What is expected: For every record beneath this instruction, give an exact repetition, omitting images.

Available records:
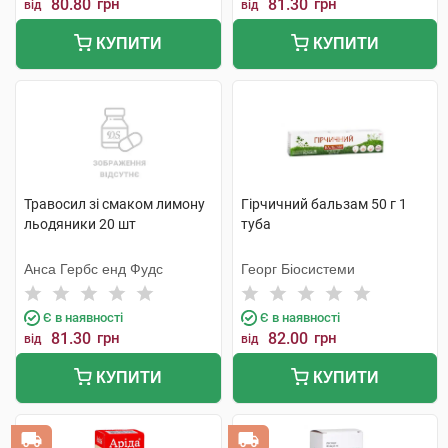
80.80
грн
81.30
грн
від
від
КУПИТИ
КУПИТИ
Травосил зі смаком лимону
Гірчичний бальзам 50 г 1
льодяники 20 шт
туба
Анса Гербc енд Фудс
Георг Біосистеми
Є в наявності
Є в наявності
81.30
грн
82.00
грн
від
від
КУПИТИ
КУПИТИ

Output:
80.80
грн
81.30
грн
від
від
КУПИТИ
КУПИТИ
Травосил зі смаком лимону
Гірчичний бальзам 50 г 1
льодяники 20 шт
туба
Анса Гербc енд Фудс
Георг Біосистеми
Є в наявності
Є в наявності
81.30
грн
82.00
грн
від
від
КУПИТИ
КУПИТИ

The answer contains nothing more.